I have recently found instances of moderators closing questions (which of course occurs with their single vote) instead of leaving them to be judged by the community in the review queues. For example :
- https://physics.stackexchange.com/q/302625
- How to calculate work done when movement is not in the direction of the force?
- https://physics.stackexchange.com/q/301875
- Forces behind pulling two sheets of glass separated by a thin layer of water
In my opinion these questions are not blatantly off-topic - they might be off-topic but they are not blatantly so - nor are they likely to disrupt the community, as required by the guidance for moderators in the help center. I do not see any necessity for moderator intervention here, depriving the OP of the benefit of his/her question being judged by a cross-section of his/her peers, rather than a single user, however eminent.
Moderators are human exception handlers, there to deal with those exceptional conditions that could otherwise disrupt the community.
...A lot of the moderation work is mundane: deleting obvious spam, closing blatantly off-topic questions, and culling some of the worst-rated posts on the site. The ideal moderator does as little as possible, but those little actions may be powerful, visible, and highly concentrated.
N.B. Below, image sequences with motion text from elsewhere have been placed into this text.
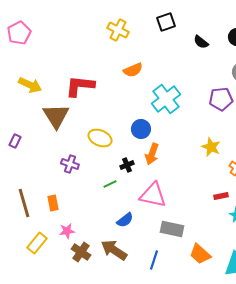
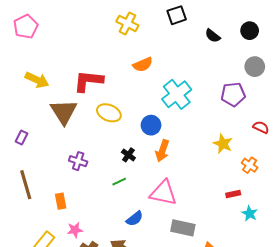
yellow ellipse: (100, 138) -> (109, 113), moved
black cross: (127, 165) -> (128, 155), moved, turned -32
brown line: (24, 203) -> (26, 185), moved

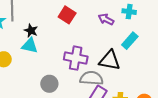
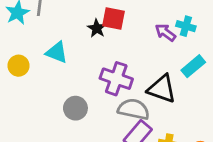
cyan cross: (129, 12) -> (186, 26), moved
red square: (67, 15) -> (114, 19), turned -30
black star: (31, 31) -> (97, 28), moved

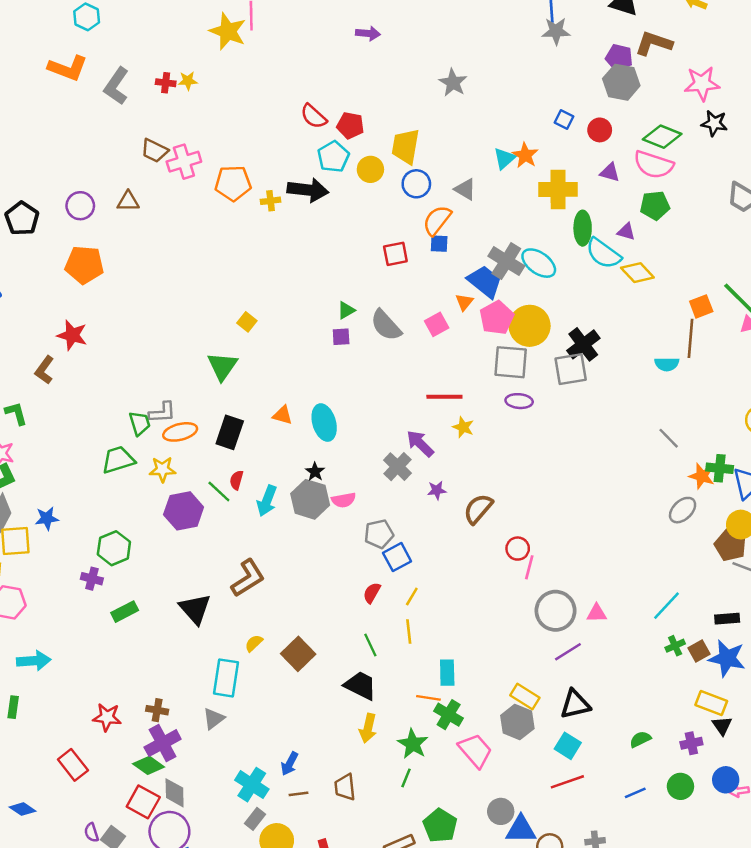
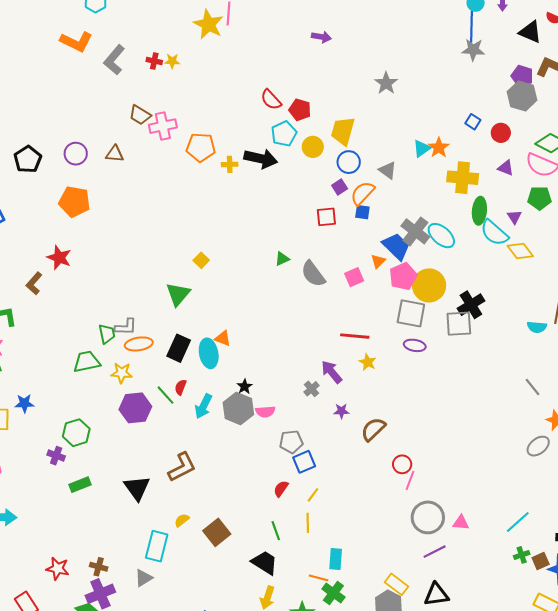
purple triangle: (626, 232) -> (514, 217), turned 35
purple square: (341, 337) -> (340, 187), moved, turned -35
cyan ellipse: (324, 423) -> (209, 353), moved
gray cross: (397, 467) -> (312, 389), size x0.7

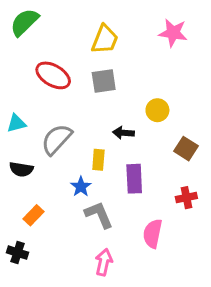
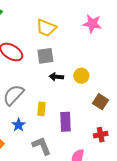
yellow trapezoid: (105, 39) -> (46, 28), turned 90
black arrow: (123, 133) -> (56, 77), moved
blue star: (81, 187) -> (19, 125), moved

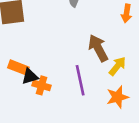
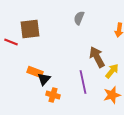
black triangle: (30, 76) -> (44, 79), turned -32
orange cross: (41, 85) -> (53, 95), moved

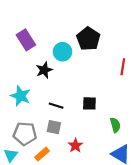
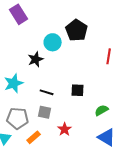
purple rectangle: (26, 40) -> (19, 14), moved
cyan star: (20, 96) -> (14, 83), turned 30
green semicircle: (115, 125) -> (102, 110), turned -104

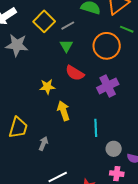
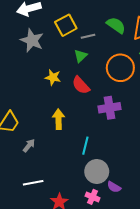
yellow star: (47, 87) -> (53, 77), moved
gray circle: (114, 149) -> (97, 171), size x1.5

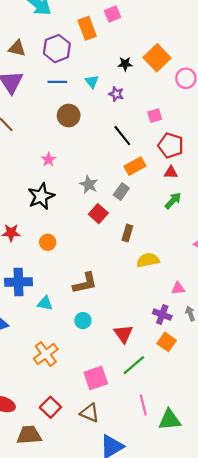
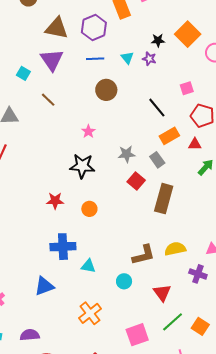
brown triangle: (17, 48) -> (57, 28), size x1.4
purple star: (116, 94) -> (149, 59), moved
red triangle: (171, 172) -> (195, 144), moved
gray star: (89, 185) -> (127, 154), turned -30
gray rectangle: (121, 191) -> (157, 160), turned -70
black star: (41, 196) -> (82, 166), turned 30
brown rectangle: (127, 233) -> (164, 199), size x1.8
yellow semicircle: (148, 260) -> (175, 249), moved
brown L-shape: (85, 283) -> (143, 255), moved
orange square: (167, 342) -> (200, 326), moved

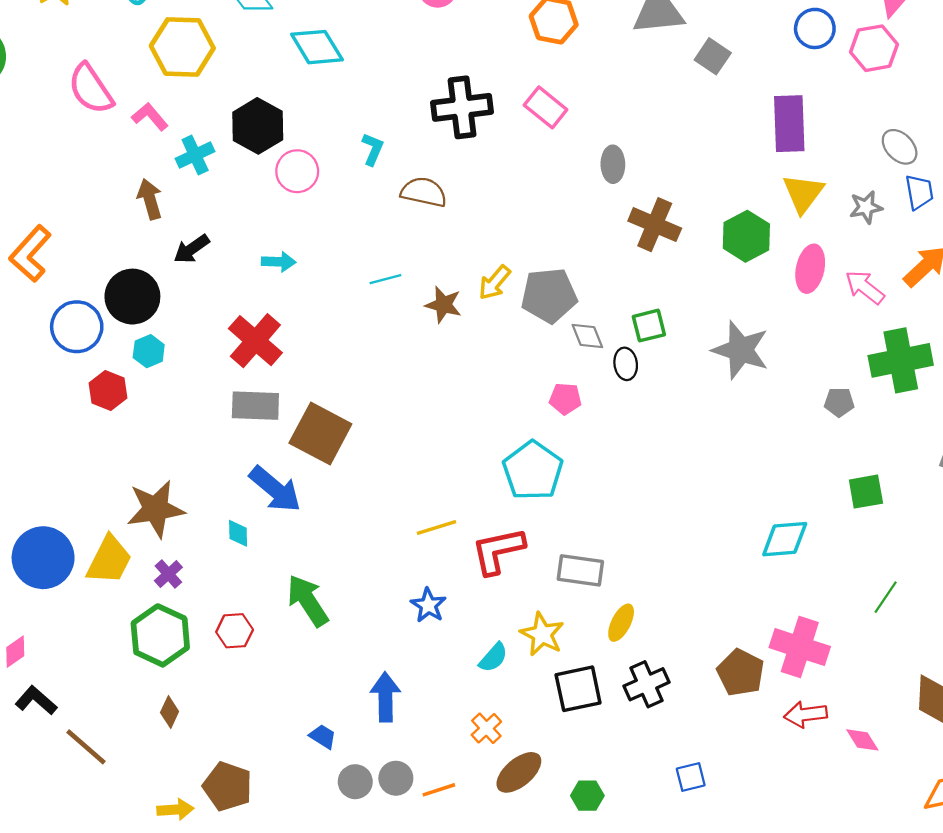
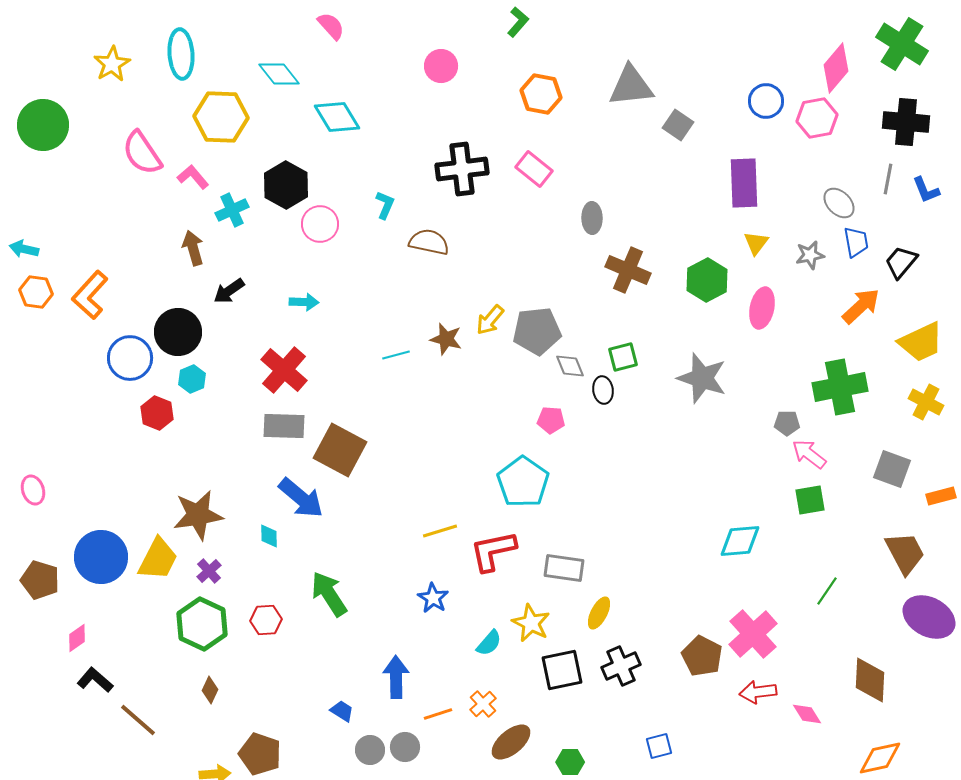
yellow triangle: (803, 193) -> (756, 243), size x0.7
cyan line: (385, 279) -> (396, 355), moved
pink arrow: (865, 287) -> (809, 454), moved
pink cross: (800, 647) -> (753, 634), turned 30
orange line: (439, 790) -> (438, 714), moved

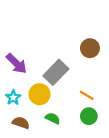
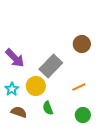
orange line: (87, 95) -> (79, 87), turned -56
green circle: (89, 116) -> (83, 115), moved
green semicircle: (53, 118) -> (48, 108), turned -136

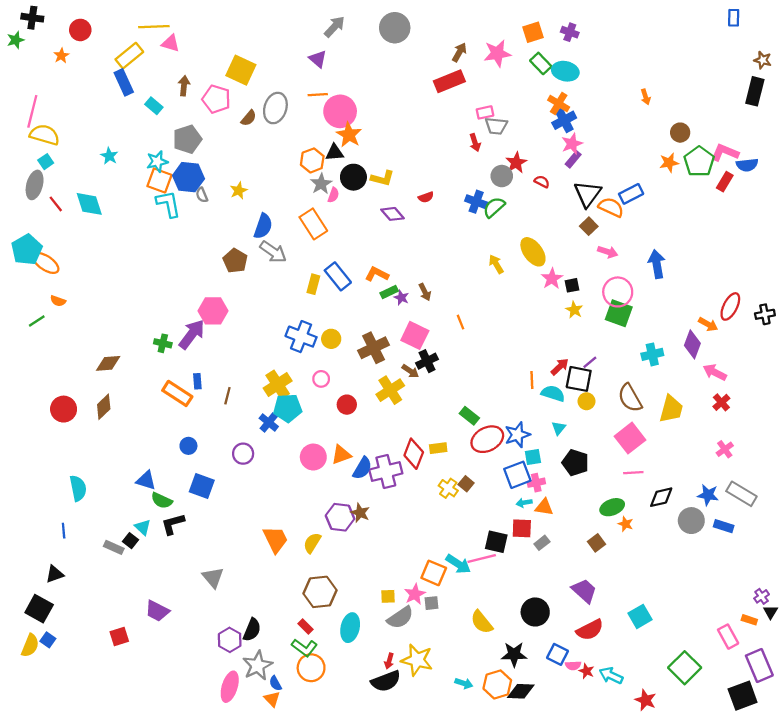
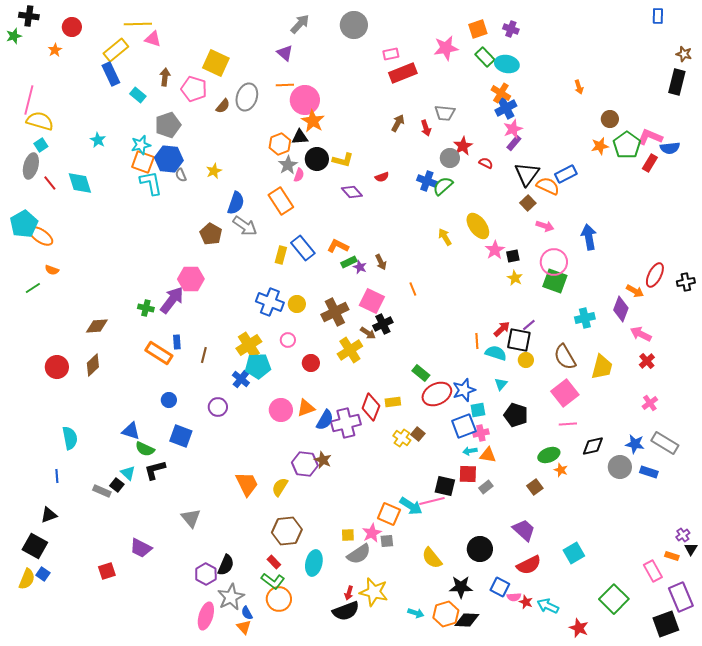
brown arrow: (459, 52) -> (398, 123), moved
pink rectangle: (485, 112) -> (391, 54), moved

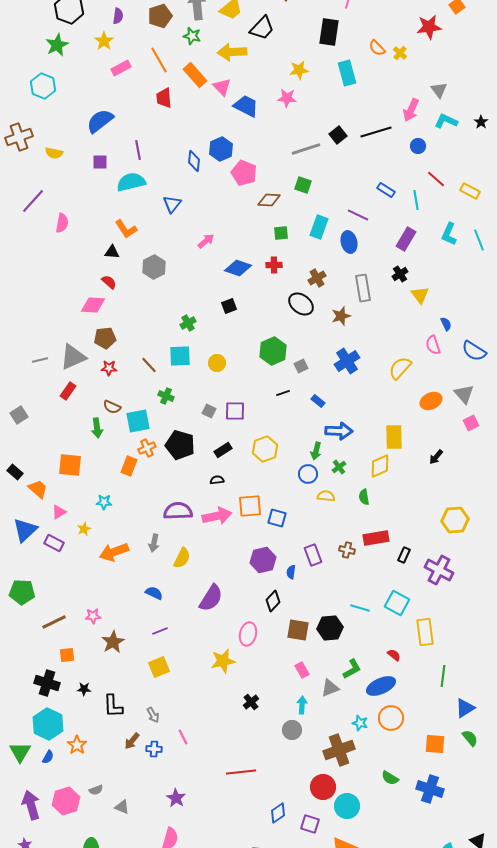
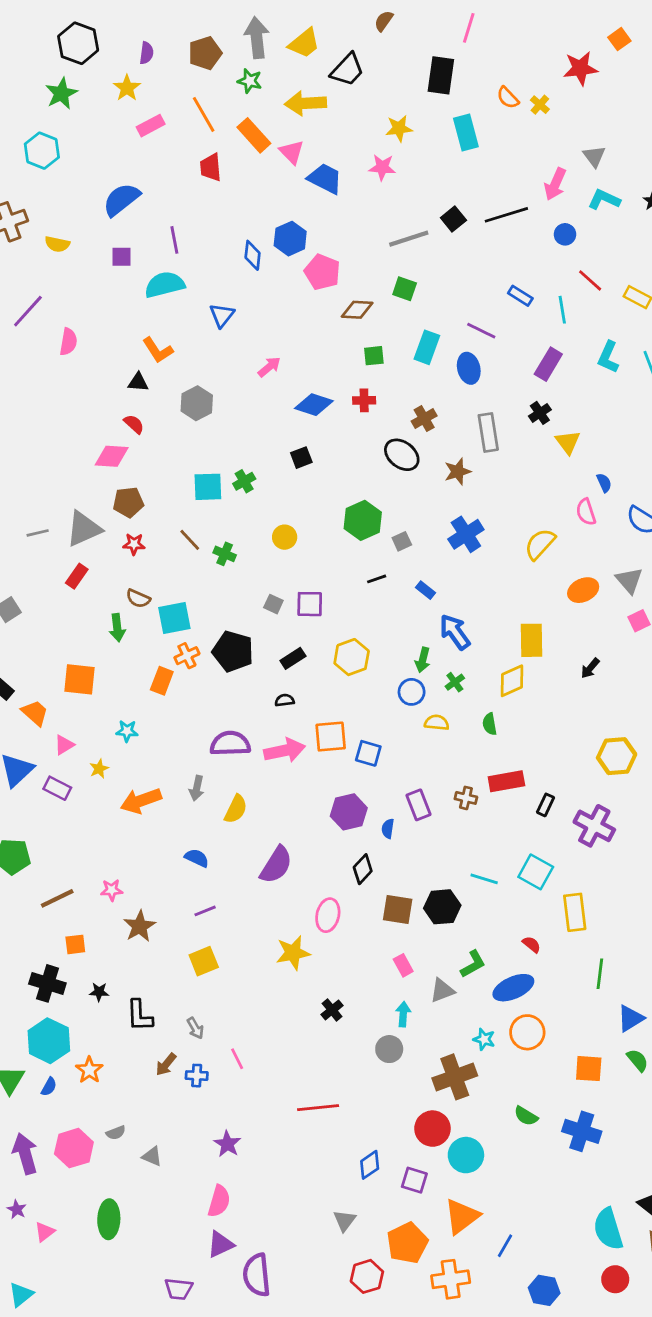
cyan square: (180, 356) -> (208, 487), moved
green cross: (166, 396) -> (225, 554), moved
blue arrow: (339, 431) -> (455, 632), turned -128

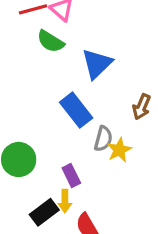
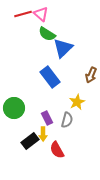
green semicircle: (51, 41) -> (47, 34), moved
gray semicircle: (103, 139) -> (67, 120), moved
This description reflects the StackOverflow blog post A Theory of Moderation which states that:
Moderators are ... there to deal with those (hopefully rare) exceptional conditions that should not normally happen, but when they do, they can bring your entire community to a screaming halt -- if you don't have human exception handling in place.
The help center also says that
Closing is a democratic voting process where the community identifies questions that duplicate existing content, are unreasonable to answer in their current state, or do not belong on the site.
(emphasis added) David Z has pointed out to me that the help center does not say that Moderators cannot use their unilateral vote to close questions routinely, but I think it does give a clear impression that that privilege is intended for the exceptional rather than the routine.
David's question Community, help us close questions! acknowledges that closure should be a community decision. It indicates that the practice of routine closure by moderators developed when there was a shortage of reviewers, but this surely is not the case today.
See also
- What guidelines should moderators use to decide when to close questions?
- Can we please let the community close questions?
I appreciate that the review queue for close votes might grow alarmingly large at times, but I do not think moderator intervention is the correct way to deal with such a problem. If moderators think the review queue is too slow, or the system is not working, the situation ought to be discussed on Meta (eg David's 2012 call for reviewers to use their votes).
I also appreciate that questions closed unilaterally by a moderator can be reopened by voting. However, that is also a slow process, and it is much less likely to happen than it being closed by reviewers, because there is an inherent bias towards leaving a question closed, especially if it has not been improved since being closed.
My view is that the moderator's unilateral close vote should be reserved for exceptional cases, not those which are routine.